Tim B. | Congas.blog

Wizard Student Loans is an experimental GM-facing ruleset.


Everyone is a wizard.

Work with each player to develop a few key details about their PC. Ask...

  1. What are X spells you learned in Wizard College? How do they work?
  2. What are X weird little items you keep in your bottomless bag of holding?

Replace X with whatever number you think is appropriate. A solo PC might start with 3 spells and 3 items; a group of four PCs might start with 1 spell and 1 item each.


The game is a conversation.

  1. Describe the situation.
  2. Ask, “What do you do?”
  3. Describe what happens.
  4. Repeat.


Only the GM rolls dice.

Whenever you are uncertain about what happens, roll a d6; the higher the result, the better the outcome for the PCs.
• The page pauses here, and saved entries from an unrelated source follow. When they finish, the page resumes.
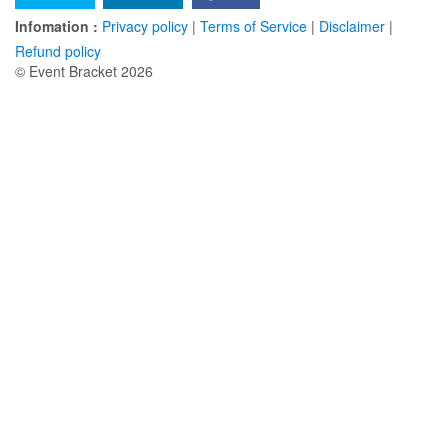
Infomation :
Privacy policy
|
Terms of Service
|
Disclaimer
|
Refund policy
© Event Bracket 2026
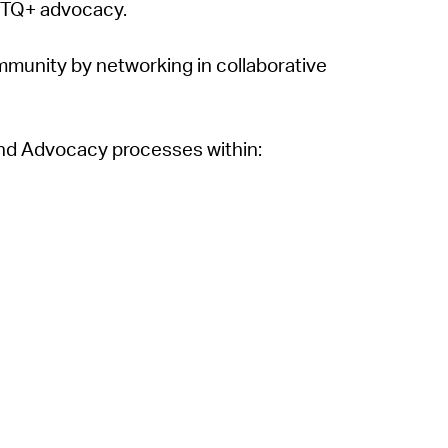
BTQ+ advocacy.
munity by networking in collaborative
 and Advocacy processes within:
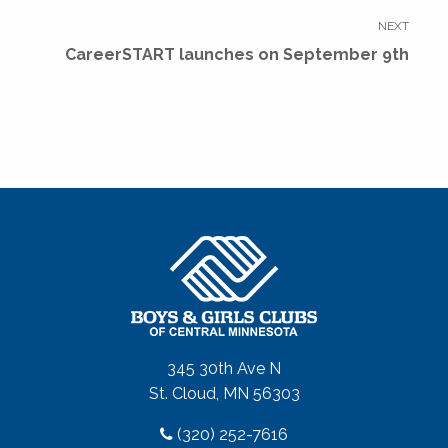
NEXT
Next
CareerSTART launches on September 9th
post:
345 30th Ave N
St. Cloud, MN 56303
(320) 252-7616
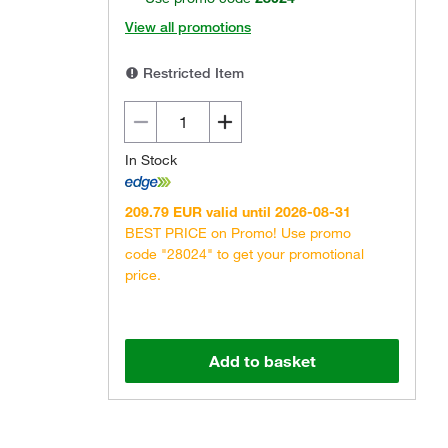
View all promotions
Restricted Item
In Stock
Actual product may vary.
209.79 EUR valid until 2026-08-31
BEST PRICE on Promo! Use promo
code "28024" to get your promotional
price.
Add to basket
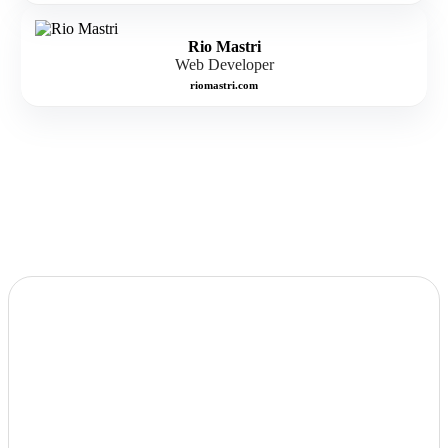
Rio Mastri
Web Developer
riomastri.com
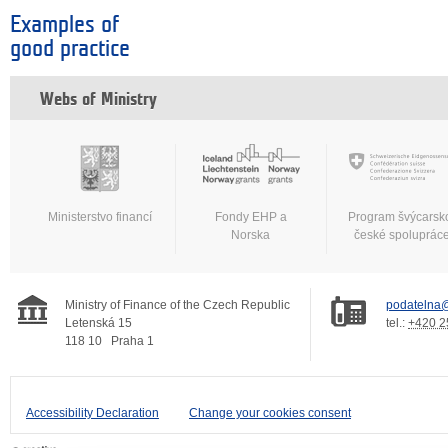
Examples of
good practice
Webs of Ministry
Ministerstvo financí
Fondy EHP a
Program švýcarsk
Norska
české spoluprác
Ministry of Finance of the Czech Republic
podatelna@
Letenská 15
tel.:
+420 2
118 10
Praha 1
Accessibility Declaration
Change your cookies consent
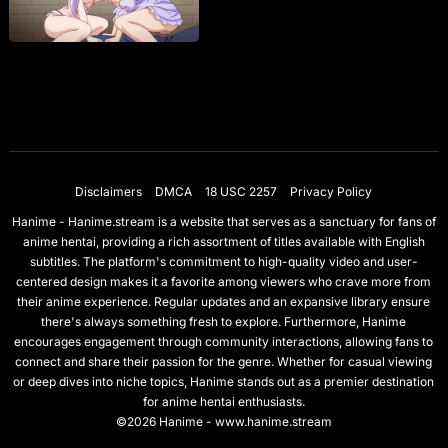
Disclaimers
DMCA
18 USC 2257
Privacy Policy
Hanime - Hanime.stream is a website that serves as a sanctuary for fans of
anime hentai, providing a rich assortment of titles available with English
subtitles. The platform's commitment to high-quality video and user-
centered design makes it a favorite among viewers who crave more from
their anime experience. Regular updates and an expansive library ensure
there's always something fresh to explore. Furthermore, Hanime
encourages engagement through community interactions, allowing fans to
connect and share their passion for the genre. Whether for casual viewing
or deep dives into niche topics, Hanime stands out as a premier destination
for anime hentai enthusiasts.
©2026 Hanime - www.hanime.stream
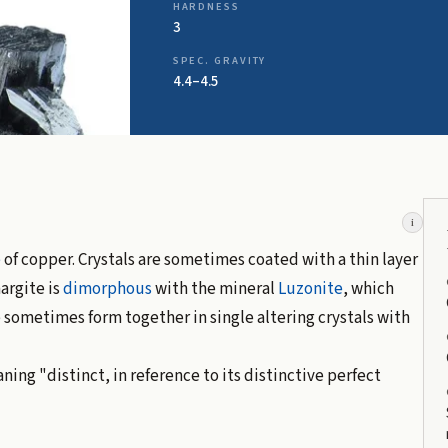
HARDNESS
3
SPEC. GRAVITY
4.4–4.5
i
e
of copper. Crystals are sometimes coated with a thin layer
argite is
dimorphous
with the mineral
Luzonite
, which
 sometimes form together in single altering crystals with
ning "distinct, in reference to its distinctive perfect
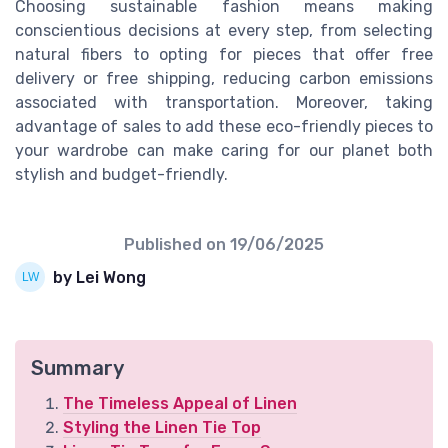
Choosing sustainable fashion means making
conscientious decisions at every step, from selecting
natural fibers to opting for pieces that offer free
delivery or free shipping, reducing carbon emissions
associated with transportation. Moreover, taking
advantage of sales to add these eco-friendly pieces to
your wardrobe can make caring for our planet both
stylish and budget-friendly.
Published on
19/06/2025
by Lei Wong
Summary
The Timeless Appeal of Linen
Styling the Linen Tie Top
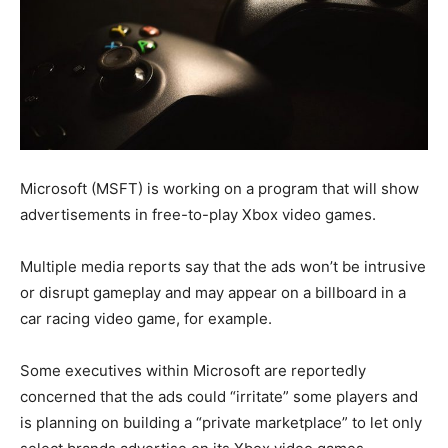
Microsoft (MSFT) is working on a program that will show
advertisements in free-to-play Xbox video games.
Multiple media reports say that the ads won’t be intrusive
or disrupt gameplay and may appear on a billboard in a
car racing video game, for example.
Some executives within Microsoft are reportedly
concerned that the ads could “irritate” some players and
is planning on building a “private marketplace” to let only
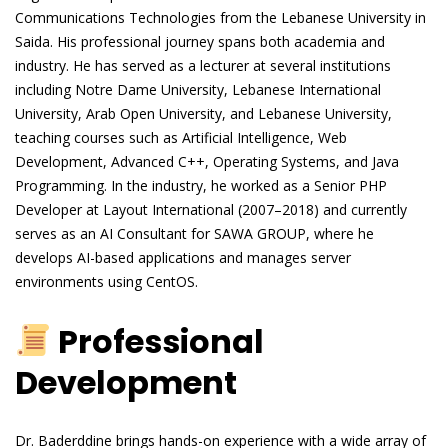
Communications Technologies from the Lebanese University in
Saida. His professional journey spans both academia and
industry. He has served as a lecturer at several institutions
including Notre Dame University, Lebanese International
University, Arab Open University, and Lebanese University,
teaching courses such as Artificial Intelligence, Web
Development, Advanced C++, Operating Systems, and Java
Programming. In the industry, he worked as a Senior PHP
Developer at Layout International (2007–2018) and currently
serves as an AI Consultant for SAWA GROUP, where he
develops AI-based applications and manages server
environments using CentOS.
Professional
Development
Dr. Baderddine brings hands-on experience with a wide array of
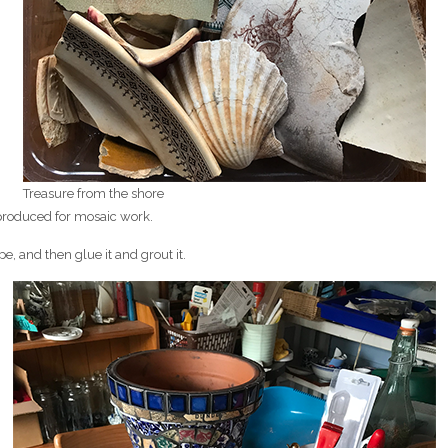
Treasure from the shore
produced for mosaic work.
e, and then glue it and grout it.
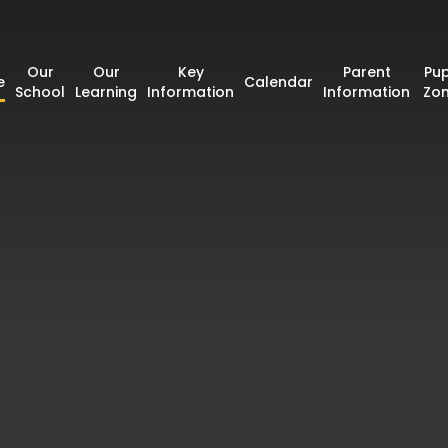
Our
Our
Key
Parent
Pup
e
Calendar
School
Learning
Information
Information
Zo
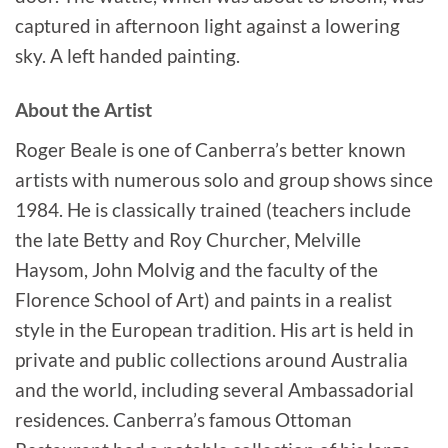
captured in afternoon light against a lowering
sky. A left handed painting.
About the Artist
Roger Beale is one of Canberra’s better known
artists with numerous solo and group shows since
1984. He is classically trained (teachers include
the late Betty and Roy Churcher, Melville
Haysom, John Molvig and the faculty of the
Florence School of Art) and paints in a realist
style in the European tradition. His art is held in
private and public collections around Australia
and the world, including several Ambassadorial
residences. Canberra’s famous Ottoman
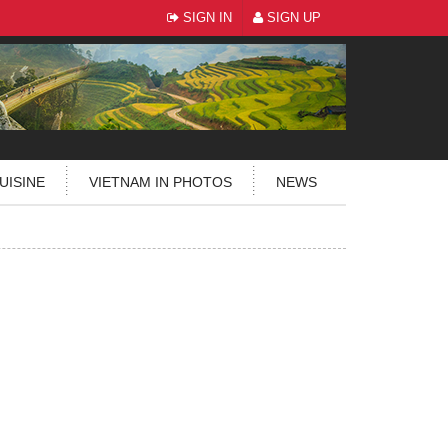
SIGN IN
SIGN UP
UISINE
VIETNAM IN PHOTOS
NEWS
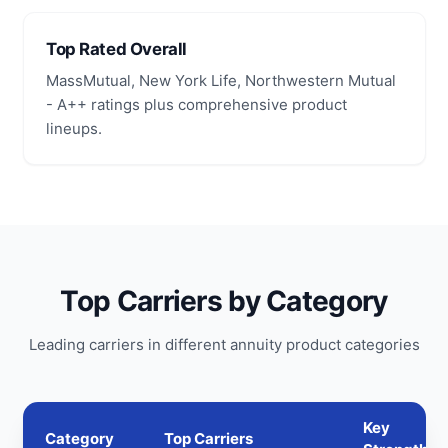
Top Rated Overall
MassMutual, New York Life, Northwestern Mutual
- A++ ratings plus comprehensive product
lineups.
Top Carriers by Category
Leading carriers in different annuity product categories
Key
Category
Top Carriers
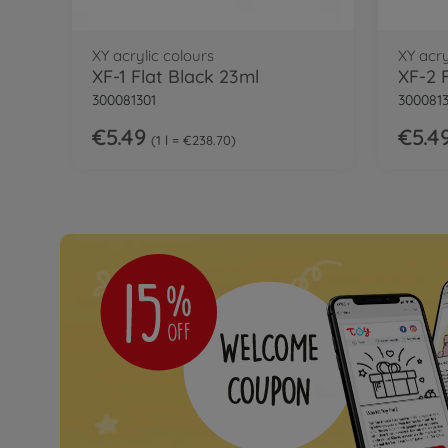
XY acrylic colours
XY acry
XF-1 Flat Black 23ml
XF-2 
300081301
300081
€5.49
€5.4
1 l = €238.70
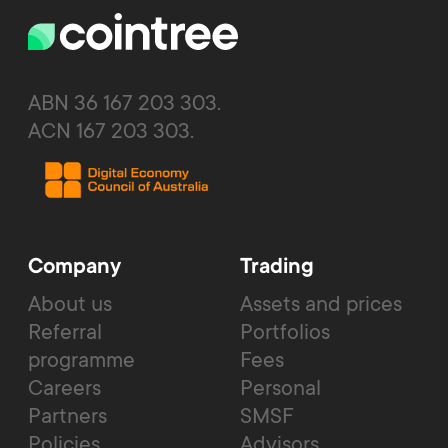
ABN 36 167 203 303.
ACN 167 203 303.
Company
Trading
About us
Assets and prices
Referral
Portfolios
programme
Fees
Careers
Personal
Partners
SMSF
Policies
Advisors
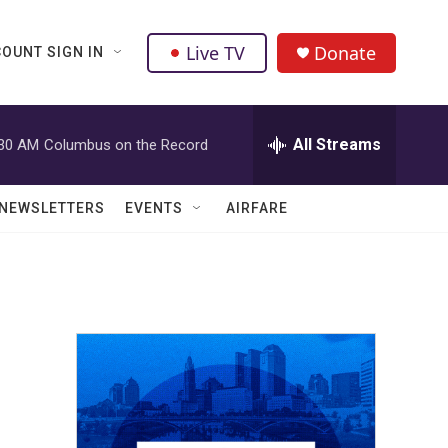
Live TV
Donate
OUNT SIGN IN
All Streams
:30 AM
Columbus on the Record
NEWSLETTERS
EVENTS
AIRFARE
If the result seems unlikely, roll again and take the new result if it seems more likely. You may not roll a third time.

Typically, all you need to know is that a 1-3 is bad and a 4-6 is good, but you might break it down further:

  1. Very bad
  2. Bad
  3. Mostly bad
  4. Mostly good
  5. Good
  6. Very good


There is no combat system.

In most dungeon games, players have roughly four means of dealing with enemies:

  1. Violence (Physical Force)
  2. Trickery (Physical Craft)
  3. Persuasion (Rhetorical Force)
  4. Deception (Rhetorical Craft)

But in this game, PCs are squishy wizards. Tell the players: “In a head-on fight, you are certain to lose.” Players must instead rely on trickery, persuasion, and deception.

Hopefully this should feel fairly intuitive to players and no one will miss the wargamey, mathematical combat of other games.